### What the task requires
The response should repeat word for word every line below from the one with "burned most of the" to the one with "Integration of sensor-based", inclusive, and nothing else; leave pictures out.

### Given data
>>>>

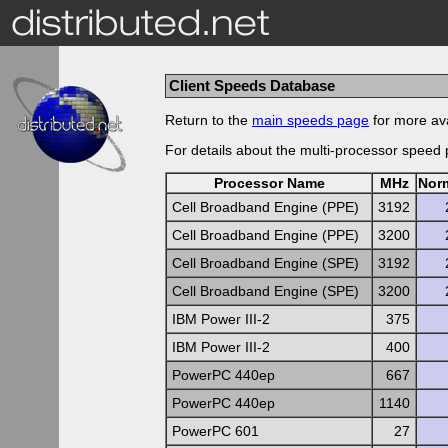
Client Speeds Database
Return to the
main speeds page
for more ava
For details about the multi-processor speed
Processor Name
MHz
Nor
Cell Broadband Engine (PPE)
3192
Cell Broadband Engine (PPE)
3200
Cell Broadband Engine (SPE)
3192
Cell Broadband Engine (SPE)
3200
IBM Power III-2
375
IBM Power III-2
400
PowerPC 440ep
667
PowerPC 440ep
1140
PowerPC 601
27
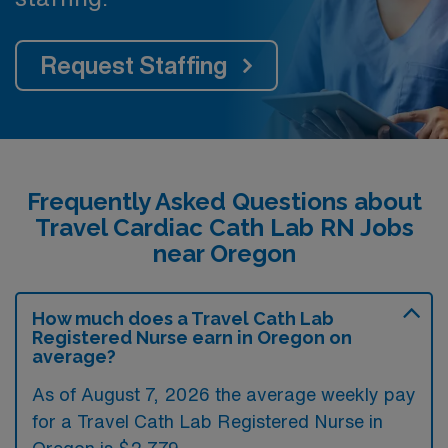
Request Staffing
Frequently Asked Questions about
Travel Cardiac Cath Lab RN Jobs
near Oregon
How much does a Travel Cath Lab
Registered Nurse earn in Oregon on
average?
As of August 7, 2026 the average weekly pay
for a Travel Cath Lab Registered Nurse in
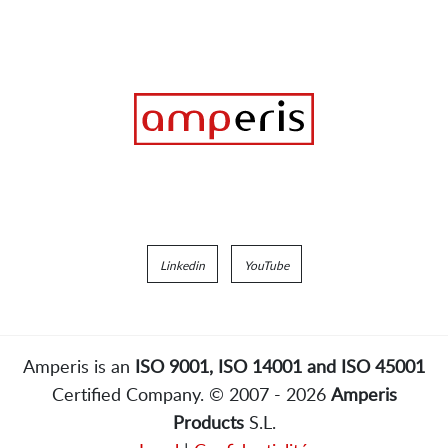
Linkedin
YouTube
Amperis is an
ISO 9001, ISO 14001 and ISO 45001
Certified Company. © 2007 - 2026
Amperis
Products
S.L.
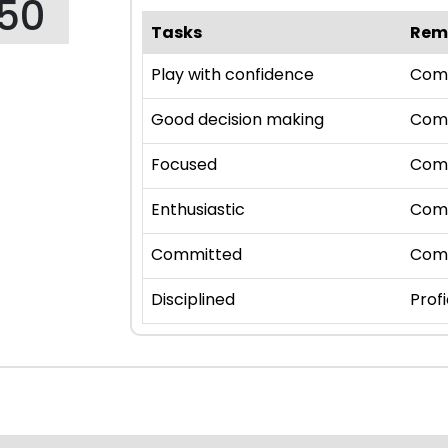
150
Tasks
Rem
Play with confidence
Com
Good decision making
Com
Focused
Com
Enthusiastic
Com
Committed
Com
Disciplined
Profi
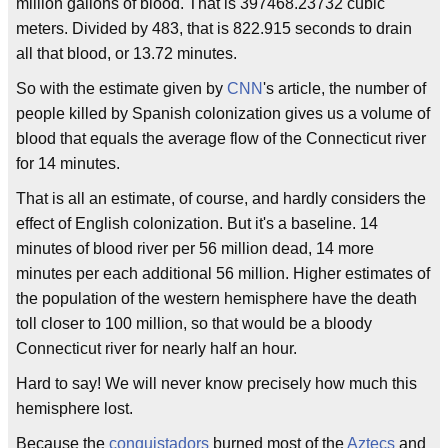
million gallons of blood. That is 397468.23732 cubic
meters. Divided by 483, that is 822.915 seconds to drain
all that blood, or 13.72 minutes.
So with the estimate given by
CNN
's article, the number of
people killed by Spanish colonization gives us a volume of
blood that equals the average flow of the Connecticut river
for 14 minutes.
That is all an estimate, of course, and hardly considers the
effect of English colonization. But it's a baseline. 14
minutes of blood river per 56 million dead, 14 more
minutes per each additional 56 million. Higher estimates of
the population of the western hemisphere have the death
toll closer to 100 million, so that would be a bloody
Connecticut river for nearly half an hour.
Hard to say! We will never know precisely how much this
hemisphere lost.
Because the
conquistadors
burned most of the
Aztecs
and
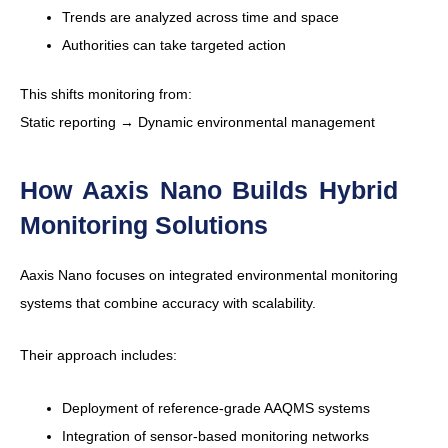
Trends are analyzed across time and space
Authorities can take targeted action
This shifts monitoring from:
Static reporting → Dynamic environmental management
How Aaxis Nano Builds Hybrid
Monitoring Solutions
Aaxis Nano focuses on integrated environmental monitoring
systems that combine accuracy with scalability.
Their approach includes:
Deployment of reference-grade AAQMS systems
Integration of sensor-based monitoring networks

<<<<
>>>>

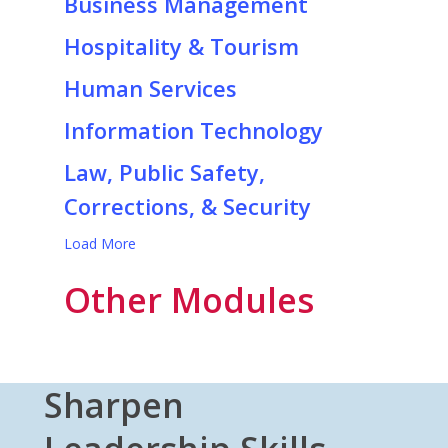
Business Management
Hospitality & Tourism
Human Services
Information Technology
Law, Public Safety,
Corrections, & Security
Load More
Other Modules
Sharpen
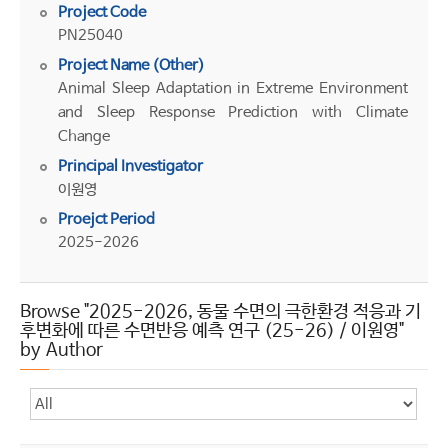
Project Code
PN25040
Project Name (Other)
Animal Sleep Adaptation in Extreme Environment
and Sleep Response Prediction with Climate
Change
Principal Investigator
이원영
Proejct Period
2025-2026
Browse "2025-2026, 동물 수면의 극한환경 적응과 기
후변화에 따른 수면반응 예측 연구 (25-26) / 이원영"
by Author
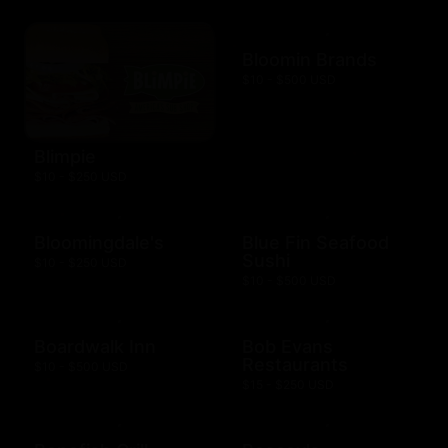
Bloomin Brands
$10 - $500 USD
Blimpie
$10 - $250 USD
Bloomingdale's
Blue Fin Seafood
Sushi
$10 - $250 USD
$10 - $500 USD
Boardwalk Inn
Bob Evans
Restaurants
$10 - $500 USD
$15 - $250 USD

<<<<
>>>>

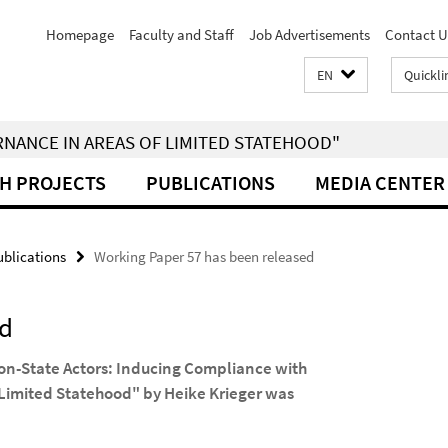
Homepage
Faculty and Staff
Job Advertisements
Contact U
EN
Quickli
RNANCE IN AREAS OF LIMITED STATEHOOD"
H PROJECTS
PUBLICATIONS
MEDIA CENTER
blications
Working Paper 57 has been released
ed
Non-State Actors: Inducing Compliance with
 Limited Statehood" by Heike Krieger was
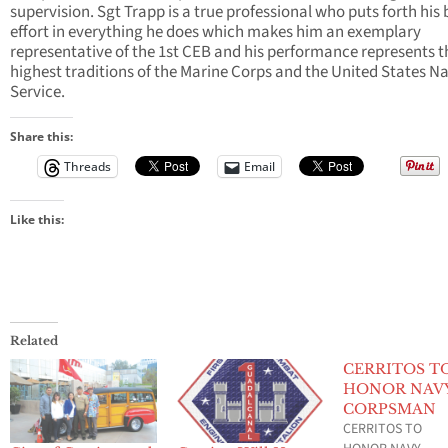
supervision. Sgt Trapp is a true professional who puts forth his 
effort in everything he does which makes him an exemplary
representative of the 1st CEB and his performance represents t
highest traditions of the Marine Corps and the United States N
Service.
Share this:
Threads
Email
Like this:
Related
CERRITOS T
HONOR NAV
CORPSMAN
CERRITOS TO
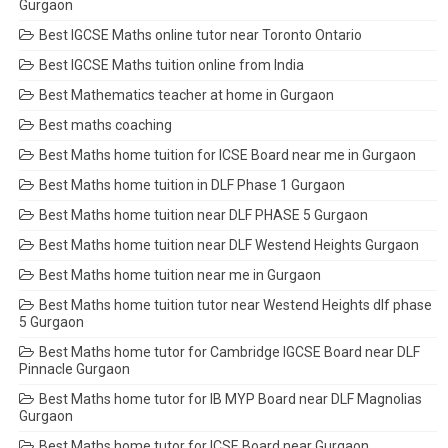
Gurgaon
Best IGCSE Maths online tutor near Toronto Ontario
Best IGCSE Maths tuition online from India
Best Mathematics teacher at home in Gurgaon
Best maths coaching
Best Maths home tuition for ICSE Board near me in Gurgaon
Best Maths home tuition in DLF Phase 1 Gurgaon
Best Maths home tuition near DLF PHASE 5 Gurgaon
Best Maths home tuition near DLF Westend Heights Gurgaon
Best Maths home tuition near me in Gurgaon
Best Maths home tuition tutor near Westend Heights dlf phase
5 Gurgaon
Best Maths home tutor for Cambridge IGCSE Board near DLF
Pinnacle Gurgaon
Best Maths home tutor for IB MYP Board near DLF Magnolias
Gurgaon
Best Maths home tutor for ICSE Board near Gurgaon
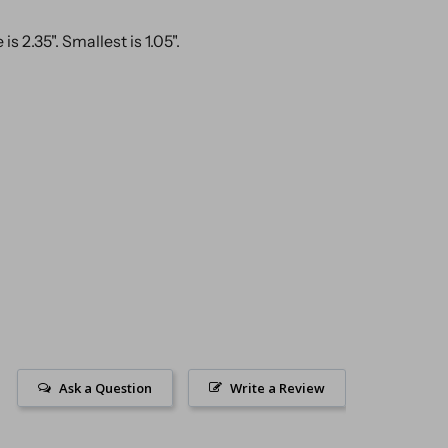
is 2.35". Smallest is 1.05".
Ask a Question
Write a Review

<<<<

### Exercise solution
burned most of the
Aztecs
and
Trends are analyzed across time and space
Authorities can take targeted action
This shifts monitoring from:
Static reporting → Dynamic environmental management
How Aaxis Nano Builds Hybrid
Monitoring Solutions
Aaxis Nano focuses on integrated environmental monitoring
systems that combine accuracy with scalability.
Their approach includes:
Deployment of reference-grade AAQMS systems
Integration of sensor-based monitoring networks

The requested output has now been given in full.